What Is a Claims-Made Policy?
A claims-made policy refers to an insurance policy that provides coverage when a claim is made against it, regardless of when the claim event occurred. A claims-made policy is a popular option for when there is a delay between when events occur and when claimants file claims. However, the policy only covers claims made while the policy is active. Businesses often carry claims-made policies or occurrence policies, which extend coverage for claims made on inactive policies if claim events occurred when the policies were active.
- A claims-made policy is an insurance policy that covers an insured for claims on active policies, regardless of when the claim event occurred.
- Businesses usually carry a claims-made or an occurrence insurance policy.

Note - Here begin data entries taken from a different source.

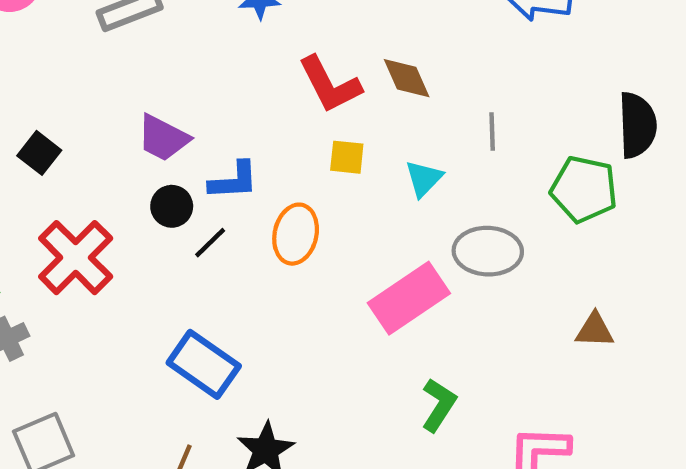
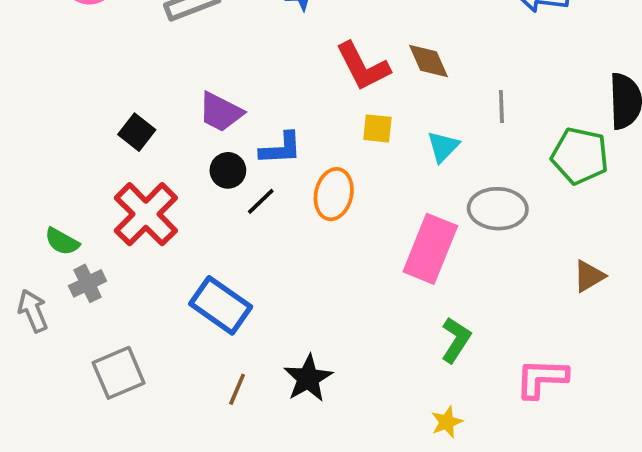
black square: (39, 153) -> (137, 132), moved
pink rectangle: (409, 298) -> (430, 249), turned -34
brown triangle: (595, 330) -> (589, 276), turned -33
blue rectangle: (204, 364) -> (221, 305), moved

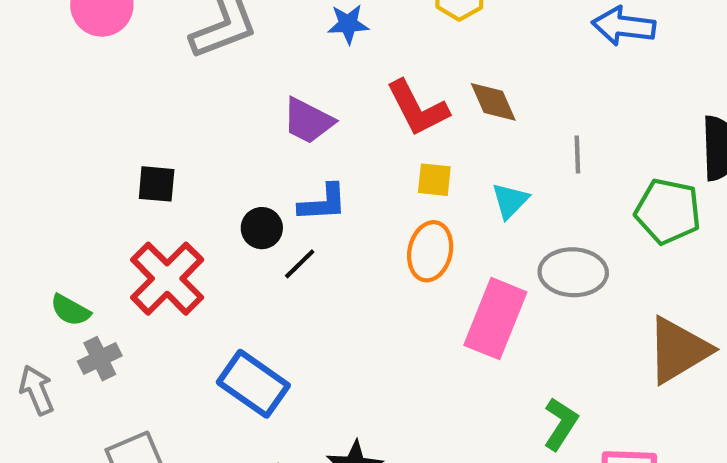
purple trapezoid: (221, 112) -> (308, 121), moved
black square: (137, 132) -> (157, 184), turned -33
orange ellipse: (334, 194) -> (430, 251), moved
brown triangle: (589, 276) -> (678, 350), size x1.8
green L-shape: (456, 340) -> (561, 424), moved

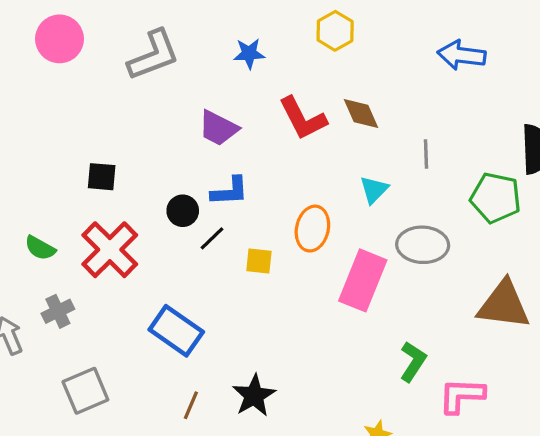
yellow square: (434, 180) -> (259, 261), moved
green semicircle: (70, 310) -> (40, 248), moved
brown triangle: (678, 350) -> (504, 305), turned 38

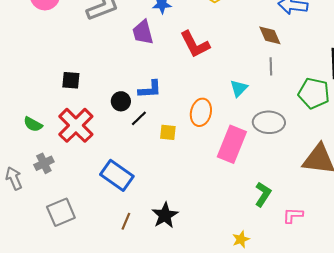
brown diamond: (361, 113) -> (270, 35), moved
purple trapezoid: (218, 128) -> (143, 32), moved, turned 48
pink L-shape: (462, 396) -> (293, 215), size x0.7

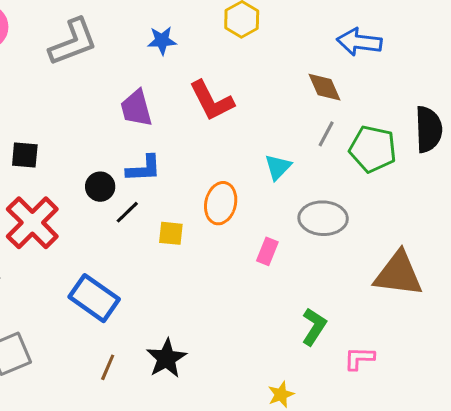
purple trapezoid: (143, 32) -> (136, 108), moved
gray line: (271, 66) -> (326, 134), turned 30
green pentagon: (314, 93) -> (373, 149), moved
pink rectangle: (232, 144) -> (267, 251), size x0.5

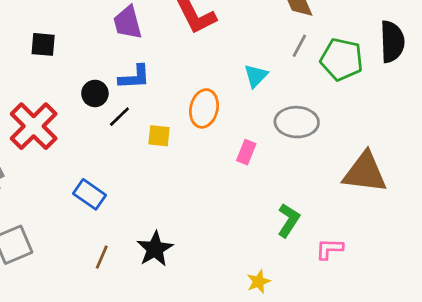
black square: (25, 155) -> (43, 44), moved
blue rectangle: (94, 298) -> (89, 194), size x0.7

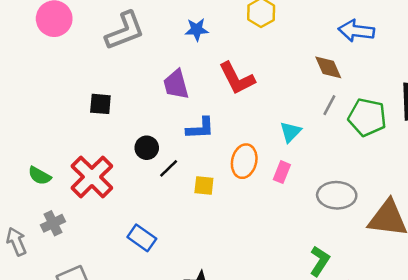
blue L-shape: (134, 77) -> (200, 128), moved
gray ellipse: (297, 122) -> (337, 195), moved
pink rectangle: (246, 152) -> (282, 172), moved

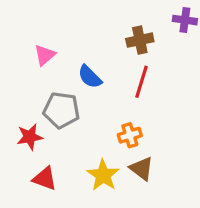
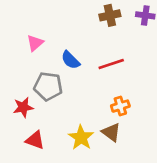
brown cross: (140, 40) -> (110, 15), moved
red line: (142, 82) -> (111, 64), turned 55
orange cross: (130, 135) -> (120, 106), moved

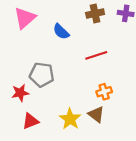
pink triangle: (35, 43) -> (25, 18), moved, size x1.5
blue semicircle: (70, 60) -> (61, 32), moved
red triangle: (35, 140) -> (30, 121), turned -42

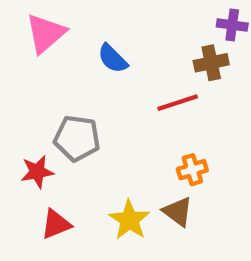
brown cross: (95, 13) -> (211, 63), moved

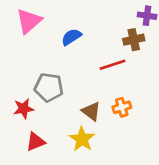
blue semicircle: (113, 59) -> (71, 37), turned 102
brown triangle: (178, 212) -> (91, 111), moved

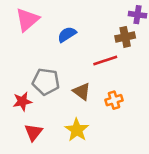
brown triangle: (91, 111) -> (82, 91), moved
red triangle: (36, 142) -> (33, 132), turned -30

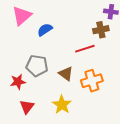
blue semicircle: (67, 34) -> (45, 30), moved
orange cross: (114, 100) -> (92, 81), size x1.5

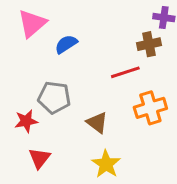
brown triangle: (66, 74) -> (97, 123), moved
orange cross: (92, 81) -> (150, 108), moved
yellow star: (62, 105) -> (106, 164), moved

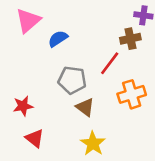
red line: (125, 72) -> (110, 63), turned -35
gray pentagon: (54, 97) -> (72, 80), moved
red triangle: (39, 158) -> (35, 138), turned -30

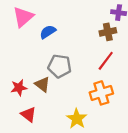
red line: (110, 63) -> (106, 61), moved
orange cross: (132, 94) -> (101, 93), moved
brown triangle: (85, 107) -> (42, 84), moved

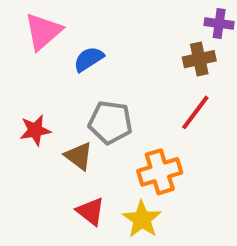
red star: (19, 88) -> (35, 130), moved
orange cross: (101, 93) -> (160, 172), moved
red triangle: (28, 114) -> (91, 211), moved

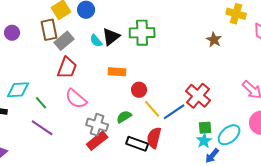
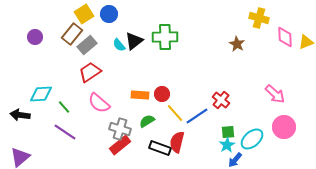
brown rectangle: (49, 30) -> (72, 34), turned 50
red trapezoid: (67, 68) -> (90, 72), turned -145
orange rectangle: (117, 72) -> (140, 95), moved
red cross: (198, 96) -> (221, 100), size x0.7

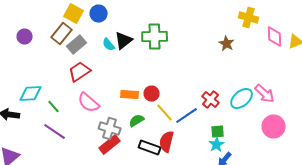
yellow square: (84, 14) -> (74, 14), turned -30
cyan ellipse: (252, 139) -> (242, 98), moved

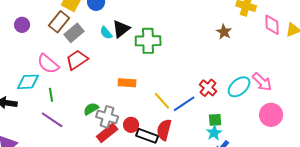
green cross: (155, 36) -> (148, 41), moved
red circle: (152, 94) -> (131, 125), moved
pink semicircle: (89, 102) -> (48, 64), moved
green line: (54, 106) -> (51, 95), turned 32
green semicircle: (137, 120) -> (91, 109), moved

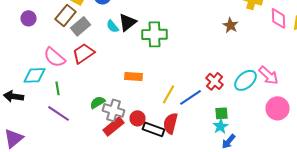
yellow line: (162, 101) -> (168, 94), turned 72

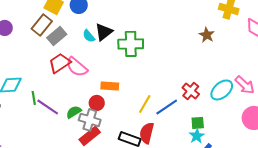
pink semicircle: (54, 57) -> (77, 67), moved
purple line: (58, 113) -> (48, 107), moved
red circle: (138, 118) -> (97, 103), moved

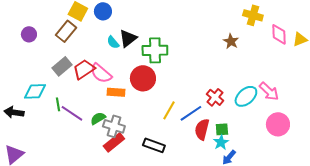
gray rectangle: (57, 36) -> (62, 66), moved
orange rectangle: (110, 86) -> (116, 92), moved
red circle: (97, 103) -> (143, 78), moved, size x1.6
red semicircle: (147, 133) -> (202, 129), moved

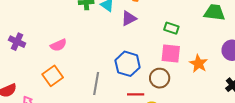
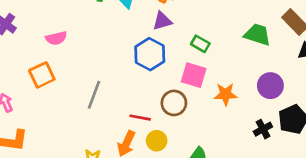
purple triangle: (129, 18) -> (162, 21), moved
blue hexagon: (128, 64) -> (150, 54), moved
orange star: (198, 64) -> (226, 94), turned 30

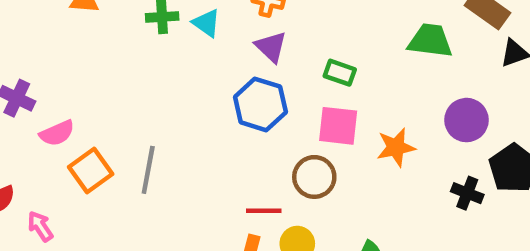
purple triangle: (162, 21) -> (271, 47), turned -50
pink semicircle: (56, 38) -> (57, 133), moved
gray line: (94, 95) -> (148, 170), moved
black cross: (263, 129) -> (467, 193), turned -30

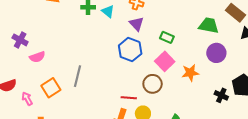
purple circle: (466, 120) -> (216, 53), moved
pink square: (338, 126) -> (165, 61), turned 36
orange square: (91, 170) -> (51, 88), moved

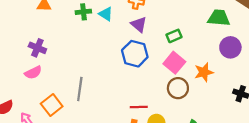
green rectangle: (167, 37) -> (174, 36), turned -40
purple cross: (20, 40) -> (37, 48), moved
brown circle: (153, 84) -> (178, 88), moved

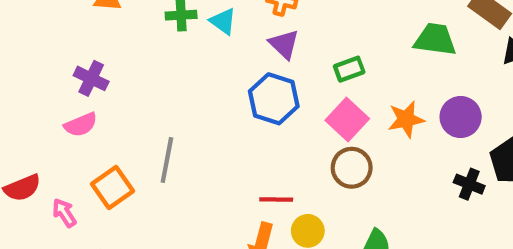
purple circle: (230, 47) -> (461, 117), moved
orange star: (204, 72) -> (406, 119), moved

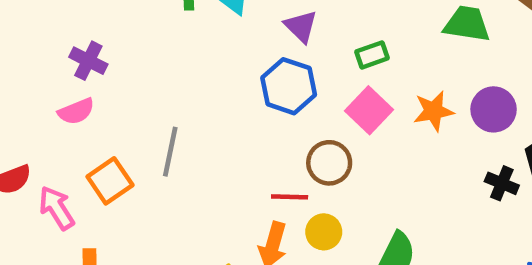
brown circle: (352, 168) -> (329, 163), moved
pink arrow: (64, 213) -> (57, 208), size x1.4

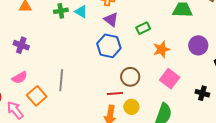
pink square: (369, 110) -> (170, 79), moved
pink semicircle: (76, 111) -> (20, 78), moved
orange star: (434, 111) -> (161, 49), moved
black cross: (502, 183) -> (202, 93), moved

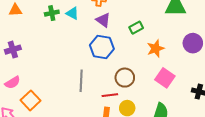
purple cross: (21, 45) -> (13, 50), turned -35
gray line: (61, 80) -> (81, 81), moved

- A claims-made policy is a favorable option when there is a likelihood of delays between when claim events occur and when claims are filed.
- Some insurance companies offer limited versions of the claims-made policy, known as the claims-made and reported policy, which covers claims made against the insured and reported within a policy period.
- Occurrence policies cover the insured for claim events occurring during the life of the policy or a specific period, even if a claim is filed on an inactive policy.
Understanding Claims-Made Policies
A claims-made policy is a type of insurance policy most commonly used to cover the risks associated with business operations. For example, these policies are often used to cover the potential for mistakes associated with errors and omissions (E&O) in financial statements. They are also used to cover businesses from claims made by employees, including wrongful termination, sexual harassment, and discrimination claims.
Claimants may make claims against a policy months after the claims' event takes place. This type of liability is referred to as employment practices liability and may also cover the actions of directors and officers of the business.
Insurance companies may also offer claims-made and reported policies, which most find less desirable than a standard claims-made policy because claims must be reported during the policy period to be covered. This reduces the amount of time that a business can expect to be covered, which can be a problem in situations when many months pass between the claim event and the claim filing.
Claims-Made vs. Occurrence
Nearly all liability policies fall into one of two categories: claims-made or occurrence.
A claim made while the policy is in force triggers coverage for a claims-made policy. The insurance company is obligated to defend the policyholder and pay for the claims. The insurance policy will include a specified period in which coverage applies, and any claims made during that time are covered under the policy. This type of trigger is different from an occurrence policy, which is based on the time in which the claim event occurred since the occurrence policy trigger only covers claims that come from incidents that fell during a specified period. Occurrence policies don’t specify when the accident must take place, as long as the injury or damage it causes occurs during the policy period.